Moody’s journey to diagnosis and treatment left an indelible mark.
“When it comes to health care, I think we are not taken seriously,” she says. “Oftentimes when something that involves you having to see a doctor and you may be in pain, agony, you might not look like the professional person that you are. And I think they just look at you and they stereotype you.”
‘We Know That the Health Care System Is Broken’
Experiences like those of Moody, Fryer, and Blackwood, are no surprise to Ada Stewart, MD, president of the American Academy of Family Physicians, and a family doctor with Cooperative Health Centers in Columbia, SC. Neither are the results of the survey.
“This is nothing that is new. We know that the health care system is broken. This became painfully evident during the COVID-19 pandemic,” she says. “We saw how it prioritizes fee-for-service payment over value-based care, which results in limited access to health care, worsening health outcomes, and poorer quality of life for the most disadvantaged and vulnerable people in our communities.”
We can’t be “blind to the fact that systemic racism is here,” she says. “We need to acknowledge the issues of systemic racism and find solutions to fix them, in health care and beyond.”
Stewart says she can speak from experience as a Black doctor because she has had patients tell her that they don’t want a Black doctor.
According to the survey, most doctors give the country’s health care systems’ equity efforts a grade of A or B and are optimistic their systems will improve equity and diversity in the next 5 years.
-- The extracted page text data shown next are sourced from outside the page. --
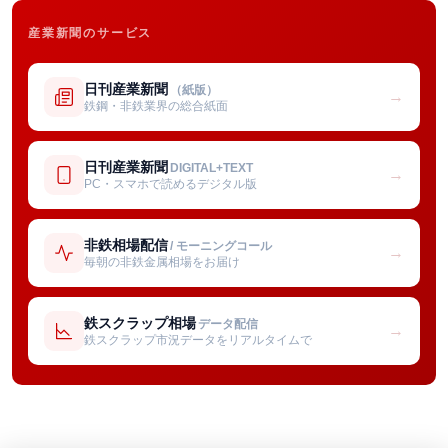
産業新聞のサービス
日刊産業新聞
（紙版）
→
鉄鋼・非鉄業界の総合紙面
日刊産業新聞
DIGITAL+TEXT
→
PC・スマホで読めるデジタル版
非鉄相場配信
/ モーニングコール
→
毎朝の非鉄金属相場をお届け
鉄スクラップ相場
データ配信
→
鉄スクラップ市況データをリアルタイムで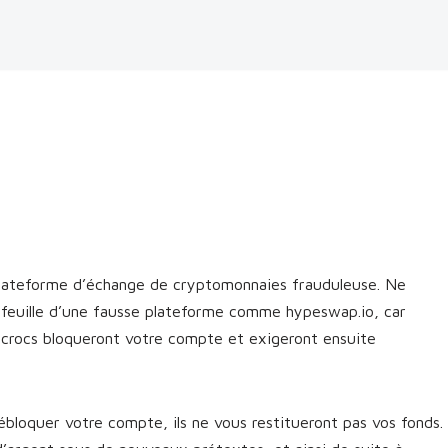
ateforme d’échange de cryptomonnaies frauduleuse. Ne
efeuille d’une fausse plateforme comme hypeswap.io, car
escrocs bloqueront votre compte et exigeront ensuite
bloquer votre compte, ils ne vous restitueront pas vos fonds.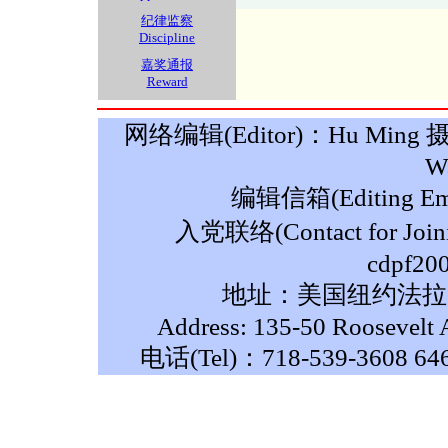
纪律监察
Discipline
嘉奖通报
Reward
网络编辑(Editor)：Hu Ming 摄影(P
W
编辑信箱(Editing Ema
入党联络(Contact for Join
cdpf20
地址：美国纽约法拉盛
Address: 135-50 Roosevelt 
电话(Tel)：718-539-3608 64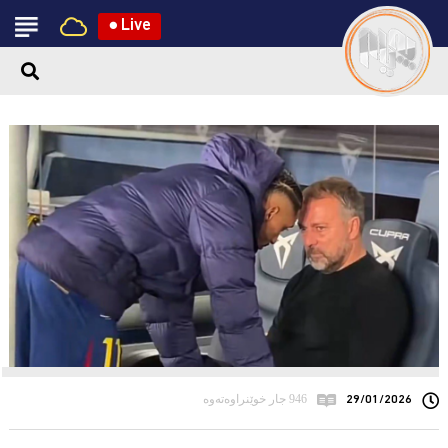
●
Live
29/01/2026
946 جار خوێنراوەتەوە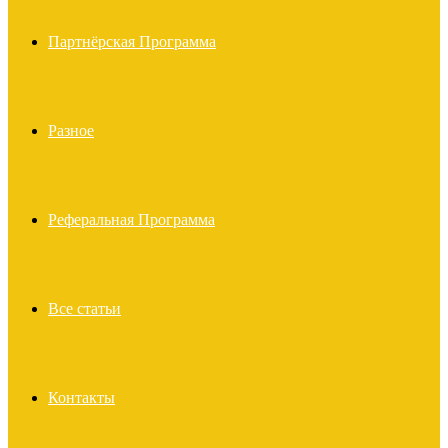
Партнёрская Программа
Разное
Реферальная Программа
Все статьи
Контакты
Stewart says she’s hopeful there will be progress.
She believes that diversifying the workforce so that it mirrors diverse communities is a good place to start.
“We also need to improve the diversity of leaders in our nation’s [executive] suites — the individuals who are making the decisions and who can influence policy changes,” she says. “With this kind of focus, I am very optimistic that we can make a difference and ensure we address the systemic racism that exists within health care.”
Baron has this advice for his colleagues:
“I shouldn’t as a clinician enter a room assuming that we’re just starting the story there,” he says. “And I should be aware that there’s a longer story that the patient is bringing into the room with them, I need to understand it, I need to be aware of it, I need to realize the way in which it is actively influencing the care that people get now, and I need to do everything I can to try to address that.”
He believes getting the medical community to a level of awareness and ownership is going to be a journey and hopes that this is a step on that journey.